Following one’s dreams is a sentiment common to the resignation letter genre, which surely deserves recognition as a literary form. As with Holmes’ epistolary cake, it often consists of self-reflective stock-taking; it offers the writer a chance to articulate feelings about a new beginning in a semi-public way. A foot-long cake isn’t always required; sometimes a short note has more impact. Famously, though probably apocryphally, when travel writer Bruce Chatwin resigned from London’s The Sunday Times to finally chase the open road, he did it via telegram, simply telling his editor he had “Gone to Patagonia” for a few months and never coming back.
Yet these parting missives often have a purpose beyond declaring one’s dreams. As a rare type of written expression relatively free from payment or patronage, resignation letters are among the most honest forms of communication. Some veer toward whistle-blowing, like the Goldman Sachs executive who published an account in The New York Times last year, describing why, after over a decade, he was leaving his employer. Such leave-takings of conscience ring with a noble self-righteousness.
But there is also plain, old-fashioned bitching, moaning and damning – the sheer joy of crafting a parting shot that vents all the pent-up frustration of working life. One of the most devil-may-care letters I’ve read is by William Faulkner, quitting his position as postmaster at a US university: “As long as I live under the capitalistic system, I expect to have my life influenced by the demands of moneyed people,” he acknowledges. “But I will be damned if I propose to be at the beck and call of every itinerant scoundrel who has two cents to invest in a postage stamp. This, sir, is my resignation.” One might argue that 90 years later, Holmes’ cake-letter contains the same basic sentiment – just extremely well sugar-coated.
Some letters damn with faint praise – and it’s not surprising that George Orwell’s resignation from the BBC is a masterful example. In his 1943 letter, he thanks his employer for its “very great latitude” and “generous attitude”. He continues with a confessional critique: “I have been conscious that I was wasting my own time and the public money on doing work that produces no result. I believe that in the present political situation the broadcasting of British propaganda to India is an almost hopeless task… I could be occupying myself with journalism which does produce some measurable effect.” For its part, the BBC released him with a gracious assessment: “He is of a rare moral dignity: his literary and artistic taste is unerring.”
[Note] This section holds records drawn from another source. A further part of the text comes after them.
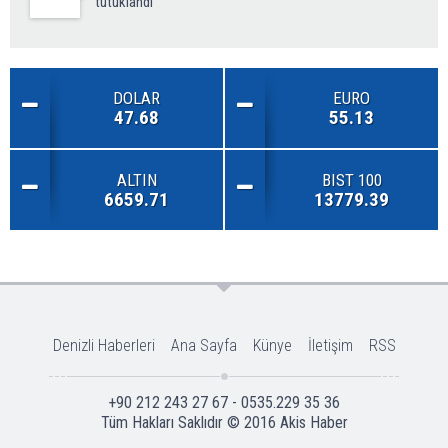
tutuklandı
DOLAR
EURO
47.68
55.13
ALTIN
BIST 100
6659.71
13779.39
Denizli Haberleri
Ana Sayfa
Künye
İletişim
RSS
+90 212 243 27 67 - 0535.229 35 36
Tüm Hakları Saklıdır © 2016
Akis Haber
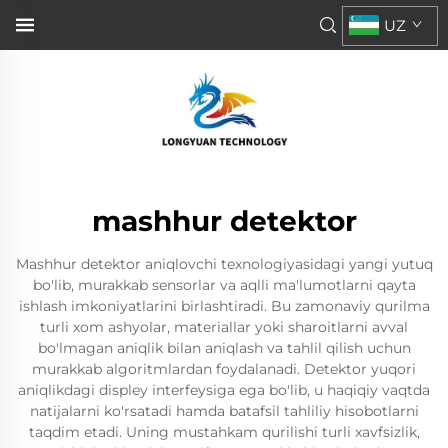
UZ
mashhur detektor
Mashhur detektor aniqlovchi texnologiyasidagi yangi yutuq
bo'lib, murakkab sensorlar va aqlli ma'lumotlarni qayta
ishlash imkoniyatlarini birlashtiradi. Bu zamonaviy qurilma
turli xom ashyolar, materiallar yoki sharoitlarni avval
bo'lmagan aniqlik bilan aniqlash va tahlil qilish uchun
murakkab algoritmlardan foydalanadi. Detektor yuqori
aniqlikdagi displey interfeysiga ega bo'lib, u haqiqiy vaqtda
natijalarni ko'rsatadi hamda batafsil tahliliy hisobotlarni
taqdim etadi. Uning mustahkam qurilishi turli xavfsizlik,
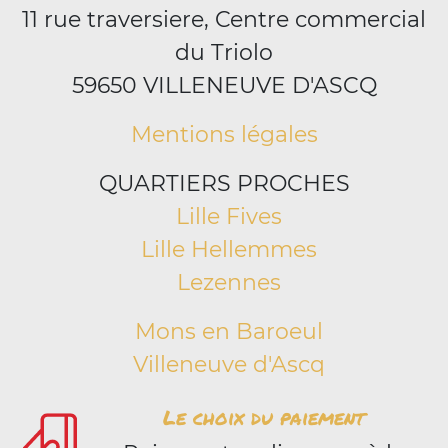
11 rue traversiere, Centre commercial
du Triolo
59650 VILLENEUVE D'ASCQ
Mentions légales
QUARTIERS PROCHES
Lille Fives
Lille Hellemmes
Lezennes
Mons en Baroeul
Villeneuve d'Ascq
Le choix du paiement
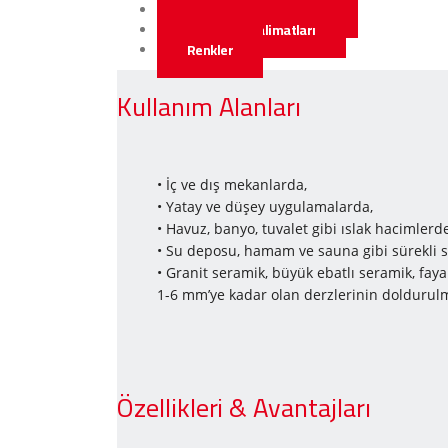
Özellikleri & Avantajları
Uygulama Talimatları
Renkler
Kullanım Alanları
• İç ve dış mekanlarda,
• Yatay ve düşey uygulamalarda,
• Havuz, banyo, tuvalet gibi ıslak hacimler
• Su deposu, hamam ve sauna gibi sürekli 
• Granit seramik, büyük ebatlı seramik, fay
1-6 mm’ye kadar olan derzlerinin doldurulm
Özellikleri & Avantajları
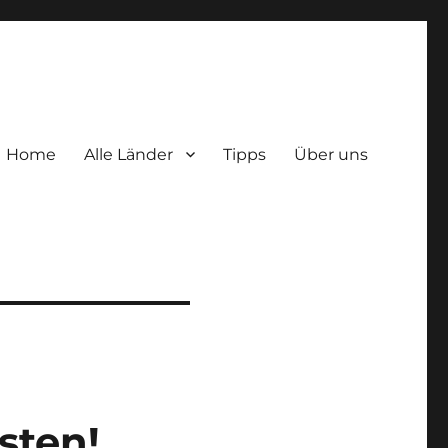
Home
Alle Länder
Tipps
Über uns
sten!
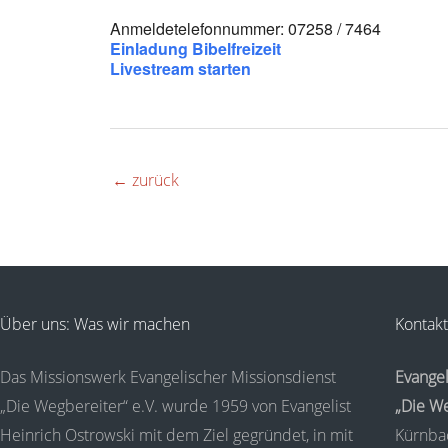
Anmeldetelefonnummer: 07258 / 7464
Einladung Bibelfreizeit
Livestream starten
←
zurück
Über uns: Was wir machen
Kontakt
Das Missionswerk Evangelischer Missionsdienst
Evangel
„Die Wegbereiter“ e.V. wurde 1959 von Evangelist
„Die We
Heinrich Ostrowski mit dem Ziel gegründet, in mit
Kürnba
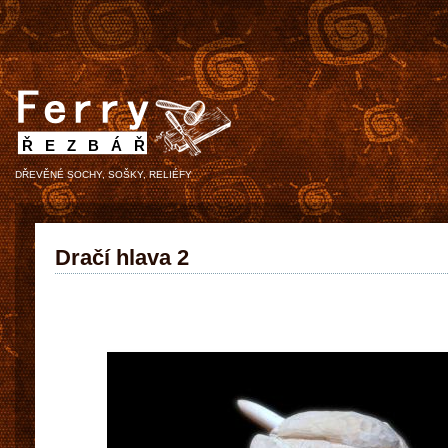
ŘEZBÁŘ
DŘEVĚNÉ SOCHY, SOŠKY, RELIÉFY
Dračí hlava 2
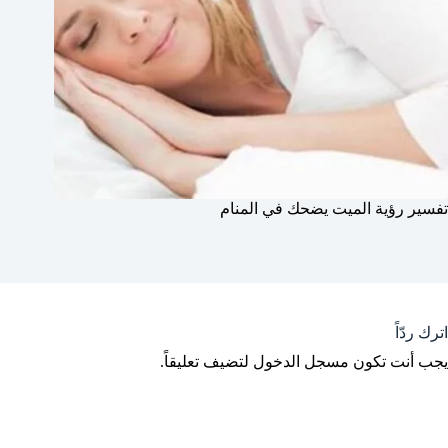
تفسير رؤية الميت يضحك في المنام
اترك ردّاً
يجب أنت تكون
مسجل الدخول
لتضيف تعليقاً.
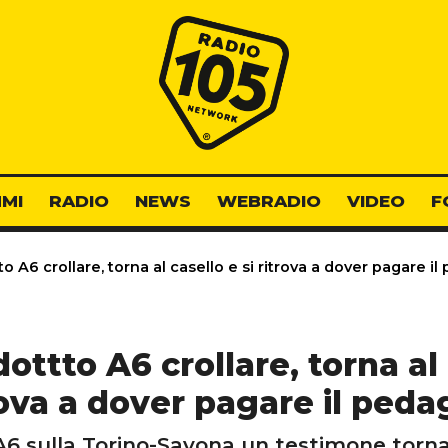
Radio 105
MI
RADIO
NEWS
WEBRADIO
VIDEO
F
to A6 crollare, torna al casello e si ritrova a dover pagare i
dottto A6 crollare, torna al 
rova a dover pagare il peda
 A6 sulla Torino-Savona un testimone torna 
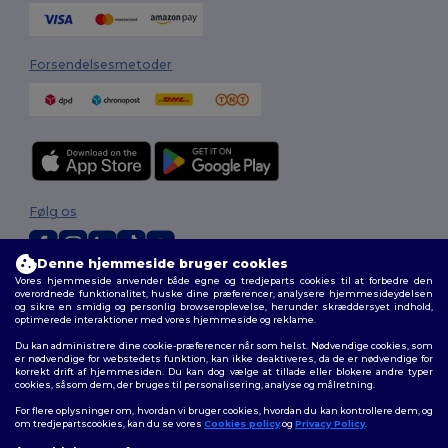
Forsendelsesmetoder
Følg os
Denne hjemmeside bruger cookies
Vores hjemmeside anvender både egne og tredjeparts cookies til at forbedre den
2026. Alle rettigheder forbeholdes
overordnede funktionalitet, huske dine præferencer, analysere hjemmesideydelsen
og sikre en smidig og personlig browseroplevelse, herunder skræddersyet indhold,
Vilkår og Betingelser
|
Tilpasset politik
|
Fortrolighedspolitik
|
Politik for
optimerede interaktioner med vores hjemmeside og reklame.
cookies
|
Sitemap
Du kan administrere dine cookie-præferencer når som helst. Nødvendige cookies, som
er nødvendige for webstedets funktion, kan ikke deaktiveres, da de er nødvendige for
korrekt drift af hjemmesiden. Du kan dog vælge at tillade eller blokere andre typer
cookies, såsom dem, der bruges til personalisering, analyse og målretning.
For flere oplysninger om, hvordan vi bruger cookies, hvordan du kan kontrollere dem, og
om tredjepartscookies, kan du se vores
Cookies policy
og
Privacy Policy
.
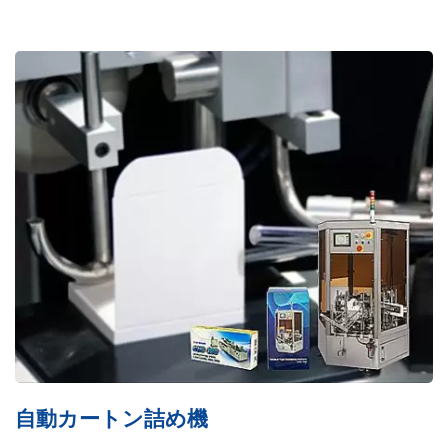
PTPバンディングマシン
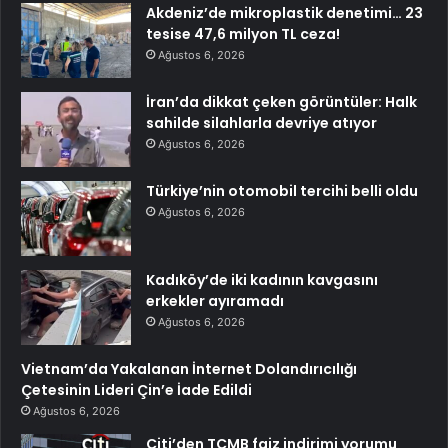
Akdeniz’de mikroplastik denetimi… 23
tesise 47,6 milyon TL ceza!
Ağustos 6, 2026
İran’da dikkat çeken görüntüler: Halk
sahilde silahlarla devriye atıyor
Ağustos 6, 2026
Türkiye’nin otomobil tercihi belli oldu
Ağustos 6, 2026
Kadıköy’de iki kadının kavgasını
erkekler ayıramadı
Ağustos 6, 2026
Vietnam’da Yakalanan İnternet Dolandırıcılığı
Çetesinin Lideri Çin’e İade Edildi
Ağustos 6, 2026
Citi’den TCMB faiz indirimi yorumu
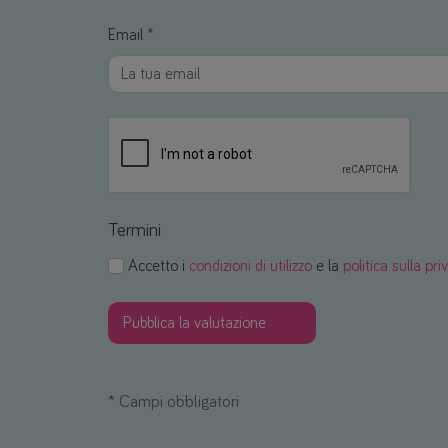
Email *
Termini
Accetto i
condizioni di utilizzo
e la
politica sulla pri
*
Campi obbligatori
A less coherent resignation is found in Upendranath Ashk’s short story “Letter of Resignation” (see p71), in which a sub-editor says he’s quit a national daily due to “the sorrowful condition of my grandfather… the terrible ill health of my wife… I’ve started to suffer from insomnia… I’ve developed bleeding haemorrhoids from sitting in a chair all the time and diabetes is eating away at my insides.” In another medium, Cy Twombly, king of doodlers, echoes this process of revisionist justification in a drawing series called “Letter of Resignation”, consisting mostly of enumerated lists with scratched-out entries. Some gems have floated through my inbox too – one in particular cited an employer’s “panopticon gaze” and overbearing emphasis on deadlines as the excuse for not being able to adhere to them.
The reason I’ve been thinking about resignations and goodbyes is that this is in fact my last issue as the editor of Time Out Delhi. As I leave, I won’t start confessing, grousing or enumerating my motivations here (unfortunately they don’t involve cake), but I would like to thank the magazine’s readers, long-time contributors and my colleagues for making working on a total of 108 issues very much worth writing home about. All the best – and a happy May Day to all the workers of the world.